MICROORGANISM CONCENTRATION METHOD WITH ELASTIC POLYMERS

Abstract

Identification of infectious agents, in samples like blood, urine, mouthwash obtained from patients, is the most important tool for laboratory diagnosis of infectious diseases. Due to their technical nature, diagnostic tests can use only a small part of the sample obtained from the patient. For that reason, it is very important to concentrate infectious agents into a small volume of sample that will be used in diagnostic tests, to increase their sensitivity. Additionally, there may be substances that interfere by working of the diagnostic tests based on nucleic acid amplification like polymerase chain reaction (PCR). It is important to remove these substances so that this kind of diagnostic tests can work properly. This invention is a method of concentrating infectious agents in biological samples by using elastic polymer meshes. When added to liquid biological samples, these meshes remove water and small molecules from their environment, diminish the volume of the sample and thus enable concentrating the microorganisms Concentration of microorganism and removal of substances that inhibit the working of diagnostic methods, increase the sensitivity of these methods.

Claims

1- It is a method, that reduces the volume of fluid biological samples by removing water and other small molecules with molecular weight less than 500 Daltons, with elastic hydrophilic polymer meshes, thereby increasing the sensitivity of the diagnostic tests used in the detection of infectious agents and kits that depend on this method.

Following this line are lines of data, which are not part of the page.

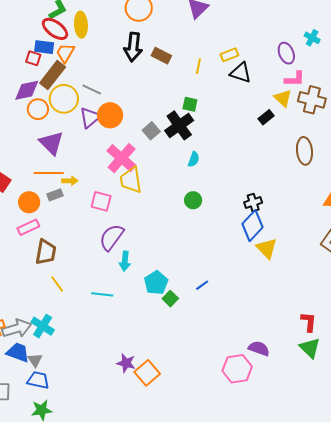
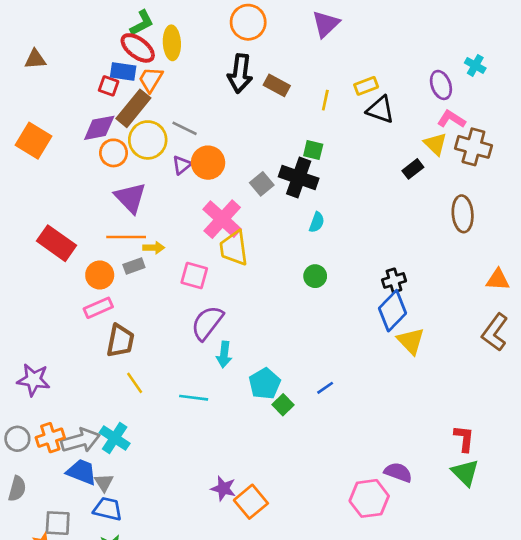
pink L-shape: (295, 79) -> (451, 119), turned -150
purple triangle: (90, 118) -> (182, 165), size x0.7
black cross: (179, 125) -> (299, 178), turned -36

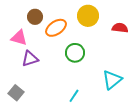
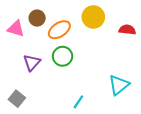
pink triangle: (19, 38) -> (16, 29), moved
green circle: (75, 53) -> (63, 56), moved
purple triangle: (30, 59) -> (32, 63), turned -30

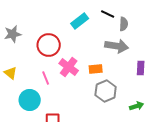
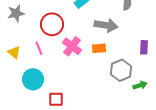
gray arrow: (117, 46) -> (106, 25), moved
pink line: (46, 78) -> (39, 48), moved
gray hexagon: (106, 91) -> (121, 70), moved

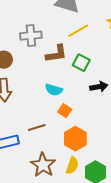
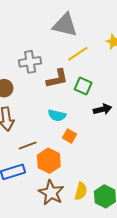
brown line: (37, 128) -> (28, 145), moved
orange hexagon: (75, 139) -> (49, 161), moved

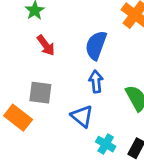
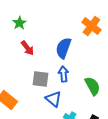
gray square: (40, 93) -> (40, 79), moved

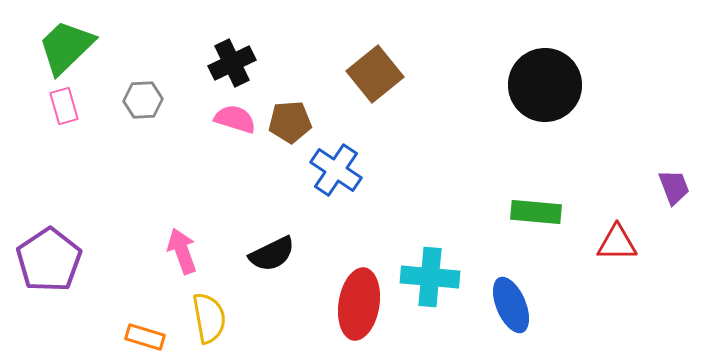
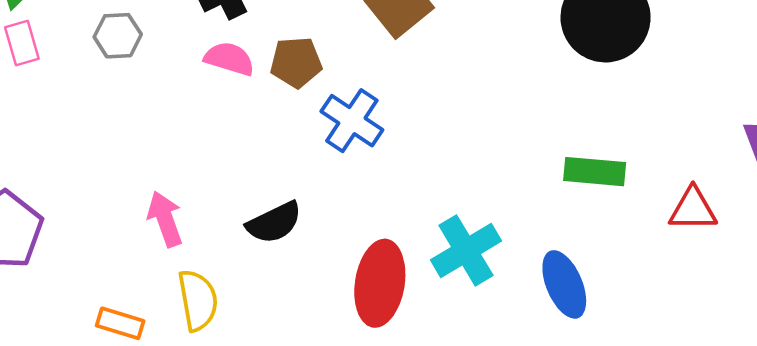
cyan cross: (430, 277) -> (466, 250), turned -36

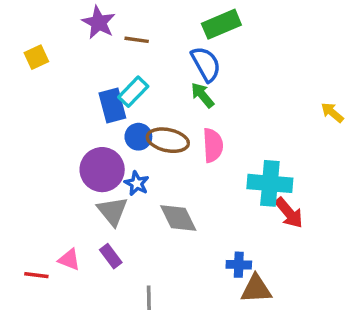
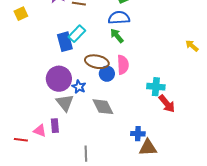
blue semicircle: (206, 64) -> (119, 18), turned -65
blue circle: (138, 137) -> (107, 74), moved
cyan cross: (270, 183) -> (156, 87), size x0.7
purple rectangle: (111, 256) -> (55, 126), moved, turned 32

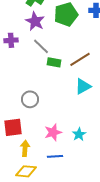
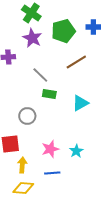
gray line: (41, 46) -> (40, 75), moved
brown line: (80, 59) -> (76, 62), moved
green rectangle: (54, 62) -> (49, 94), moved

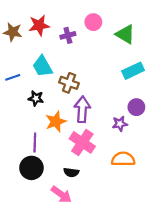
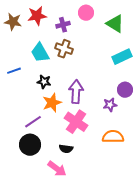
blue line: (13, 77) -> (14, 71), moved
brown cross: (69, 83) -> (64, 49), moved
black star: (36, 98) -> (44, 82), moved
purple line: (35, 142) -> (33, 122), turned 54

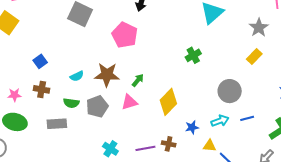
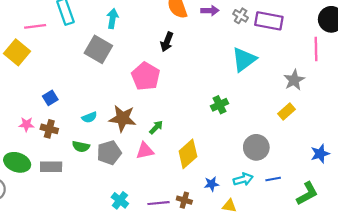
pink star: (14, 95) -> (26, 124), moved
gray rectangle: (57, 124) -> (51, 167), moved

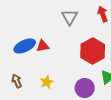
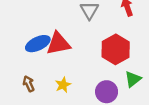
red triangle: (43, 46) -> (58, 44), size x1.6

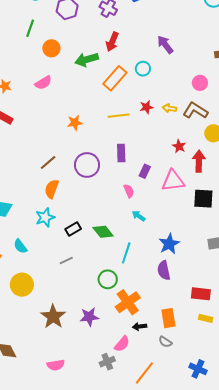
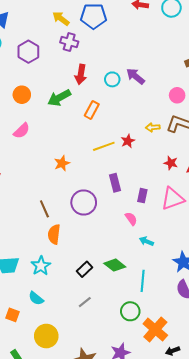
purple arrow: (165, 45) -> (135, 76), moved
cyan circle: (143, 69) -> (112, 79), moved
orange rectangle: (115, 78) -> (92, 110), size x0.7
red star: (146, 107) -> (128, 141), moved
brown line: (48, 162) -> (44, 209), turned -60
cyan star: (45, 217) -> (41, 266), moved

2- The “elastic polymer meshes” used in the method defined in claim 1, are characterized in that they are made of polyacrylamide or polyacrylic acid or polymethacrylate and its derivatives or dextran or agar or agarose or gelatin or glycogen or all kinds of other hydrophilic polymers.

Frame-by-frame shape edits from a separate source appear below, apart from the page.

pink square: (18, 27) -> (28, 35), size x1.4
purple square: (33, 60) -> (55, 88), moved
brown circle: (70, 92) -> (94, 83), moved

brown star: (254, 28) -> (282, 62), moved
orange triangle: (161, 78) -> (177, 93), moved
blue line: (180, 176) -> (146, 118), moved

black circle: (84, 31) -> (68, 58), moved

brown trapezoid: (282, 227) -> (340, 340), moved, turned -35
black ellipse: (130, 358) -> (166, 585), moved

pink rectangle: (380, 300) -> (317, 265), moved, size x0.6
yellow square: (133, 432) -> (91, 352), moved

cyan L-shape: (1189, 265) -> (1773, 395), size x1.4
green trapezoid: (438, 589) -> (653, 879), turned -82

3- The “diagnostic tests” used in the method defined in claim 1, are either microscopic examination, or culture or antigen and antibody detection by immunological tests including immunochromatographic tests and Enzyme Linked Immunosorbent Assay (ELISA), or nucleic acid amplification tests including polymerase chain reaction (PCR), loop-mediated amplification (LAMP), strand displacement amplification (SDA) and rolling circle amplification that are used in detection infectious agents.

Description

EXAMPLES

[0014] 1—Suspensions of bacteria, Escherichia coli, Staphylococcus aureus, Candida albicans and Mycobacterium tuberculosis H37Ra, were prepared in sterile 0.9% NaCl solution from fresh cultures. 10 ml of the suspensions were placed in a sterile tube, and previously synthesized and dried elastic polymers were added into the suspensions and waited for 5 minutes for concentration. 1/10 serial dilutions were made by using 100 microliters of unconcentrated and concentrated liquids, again using 0.9% NaCl. Then, 10 microliters of Escherichia coli and Staphylococcus aureus dilutions were inoculated to Mueller Hinton Agar, dilutions of Candida albicans to Sabouraud Dextrose Agar and Mycobacterium tuberculosis H37Ra dilutions to Löwenstein-Jensen media. Mueller Hinton and Sabouraud Dextrose Agar media were kept for 2 days and Löwenstein-Jensen media for 3 weeks in a 37° C. incubator. At the end of these periods, the number of colony forming units per milliliter of bacterial suspensions, were determined by counting the colonies formed in the media. An increase of 20 to 40-fold in samples concentrated by elastic polymers, relative to the dilute suspensions of all microorganisms tested was determined.

[0015] 2—Samples that will be tested were prepared by adding SARS-CoV2 (new coronavirus) which were grown in Vero cells and than inactivated, into viral transport medium. In these samples, SARS-CoV2 RNA was investigated with Real-Time PCR before and after concentration by elastic polymers after extraction of RNA. It was identified that in samples concentrated with the polymer, SARS-CoV2 RNA was detected 4 to 6 cycles earlier, which indicated that the amount of virus in these samples was increased by 16 to 64 times.

[0016] We can conclude that this new method of concentration of microorganism including viruses with the elastic polymer meshes, has several advantages over previously described methods such as being a rapid, easy and effective method.